Since 2016, we have been working in partnership with Coperfrito to establish a sustainable alternative for the wood used to build seaweed drying tables by coastal communities that have transitioned into aquaculture activities. Together we aim to alleviate the aquaculture material demand on the rapidly diminishing Spiny Forest by establishing a tree nursery. Following the success of our aquaculture programmes along the coast, we would also like to provide this an alternative sustainable livelihood option for inland villagers.
The implementation of tree nurseries followed by plantations, will provide a fast growing, renewable resource that can be used primarily for local charcoal production and construction. Properly managed tree plantations will allow farmers to earn more from producing better quality charcoal, and help slow the current unsustainable trend of people moving from woodland to woodland, cutting down trees and not replanting them. This project will work towards mitigating coastal migration and reducing future pressure on the region’s natural resources. The establishment of a tree nursery will educate inland villagers of the importance of protecting and restoring the forests while empowering them by providing a renewable resource.

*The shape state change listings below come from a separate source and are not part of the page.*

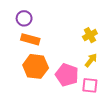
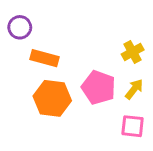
purple circle: (24, 18) -> (20, 27), moved
pink pentagon: (67, 75) -> (99, 88), moved

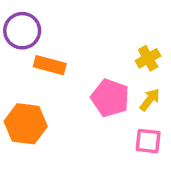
purple circle: (20, 27) -> (22, 31), size x1.4
orange hexagon: (52, 98) -> (26, 124), moved

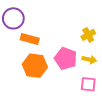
yellow arrow: (150, 100) -> (89, 60), turned 64
orange hexagon: (26, 124) -> (35, 66), moved

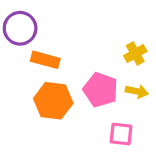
pink square: (88, 84) -> (121, 134), moved

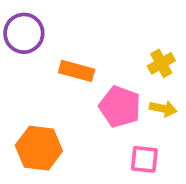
orange rectangle: (45, 60) -> (77, 71), moved
orange hexagon: (53, 101) -> (39, 148), moved

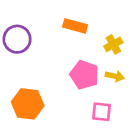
purple circle: (24, 33) -> (17, 39), moved
orange rectangle: (77, 71) -> (75, 26), moved

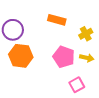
orange hexagon: (28, 104) -> (21, 56), moved
pink square: (101, 112) -> (77, 85), turned -35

The project is still in the initial stages, but to date we have successfully established a tree nursery. The nursery currently hold over 4,000 saplings including several species that we are testing for use in sustainable charcoal production, and some species for reforestation purposes, as well as fruit-bearing trees to address the issues of food security under climate change. We have also recently received some exotic local species saplings such as Rosewood and Baobab from the DREEF (Regional Department of Environment, Ecology and Forests) nursery! We are currently growing saplings, monitoring project success, and planting mature saplings in a test plot. We have held several meetings with the target inland community of Tsivonoe to inform and educate, and obtain their approval. Villagers are fully cooperative with the proposed alternative livelihood scheme, especially after hearing of the benefits reaped by the coastal villages involved in our marine-based sustainable livelihoods programme.
Our longer-term goals are to establish a protected forest area and ultimately implement an indigenous species reforestation programme to counteract the effects of human degradation on the Spiny Forest.